Bazı olumlu işaretler de var! Son yıllarda hükümet bazı azınlık mülklerini dini azınlık topluluklarına iade etme yönünde adımlar attı. Hükümet iki tarihi dini azınlık mülkünü, Rum Ortodoks Sümela Manastırı'nı ve Bulgar Ortodoks Kilisesi'ni restorasyon çabalarını destekledi.
Ancak, Ekim 2016'dan bu yana Protestan Papaz Andrew Brunson'un haksız bir şekilde gözaltında olmasının ülkede yaşayan diğer Hıristiyanlar üzerinde ürpertici bir etkisi oldu.
Erdoğan Hükümeti, Ekümenik Patrikhane’ye haksız baskı yapmaya da devam ediyor: Türk Hükümeti, Sen Sinod’a yalnızca Türk vatandaşı olanların seçilebileceğini dikte etmeye de devam ediyor. 2010'dan bu yana, sadece 30 yabancı metropolit Türk vatandaşlığına alındı
1971'den bu yana Heybeliada Rum Ortodoks İlahiyat Okulu kapatılmıştır. Oysaki o zamandan bu yana binlerce imam-hatip okulu açılmıştır.
Bu arada, tüm dini gruplar gibi Patrikhanenin hukuki statüsünün olmaması, tüzel kişiliğinin tescil edilmesi yasaklanmaktadır. Bunun yerine, Patriğin kendi kişisel adıyla mülk kaydettirmesi gerekiyor.
Ekümenik Patrikhanenin Archonları; ABD'li milletvekillerine Heybeliada Ruhban Okulu’nun yeniden açılmasına izin vermek için Türkiye'ye baskı yapmalarını ve Konstantinopolis Ekümenik Patrikhanesi'ni desteklemelerini ve şu dört ana konuyu ele almaları için çağrıda bulunuyor.

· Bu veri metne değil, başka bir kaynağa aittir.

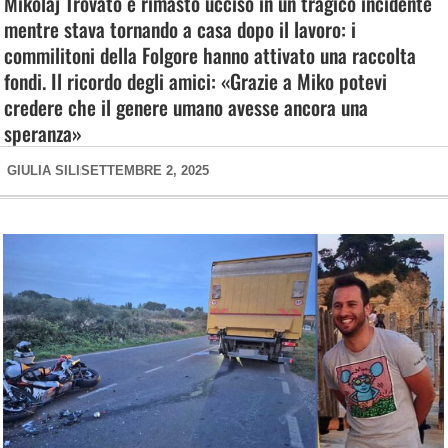
Mikolaj Trovato è rimasto ucciso in un tragico incidente
mentre stava tornando a casa dopo il lavoro: i
commilitoni della Folgore hanno attivato una raccolta
fondi. Il ricordo degli amici: «Grazie a Miko potevi
credere che il genere umano avesse ancora una
speranza»
GIULIA SILI
SETTEMBRE 2, 2025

1-Türk hükümeti Ekümenik Patriğin seçimini onaylamakta ve Patriğin bir Türk vatandaşı olması gerektiğinde ısrar etmemelidir.
2-Ekümenik Patrik Bartholomeos'un Ortodoksların dünya çapında ruhani lideri olarak tanınması ve sadece yerel bir rahip olarak muamele görmemesi.
3-Ekümenik Patrikhaneye tüzel kişilik! Patrikhane Türkiye'de herhangi bir resmi işlemi kendi adı ile yapmasının engellenmemesi ve Patrikhanenin mülk almasını ve diğer idari işlere sahip olması için aracı kullanmasına gerek kalmaması.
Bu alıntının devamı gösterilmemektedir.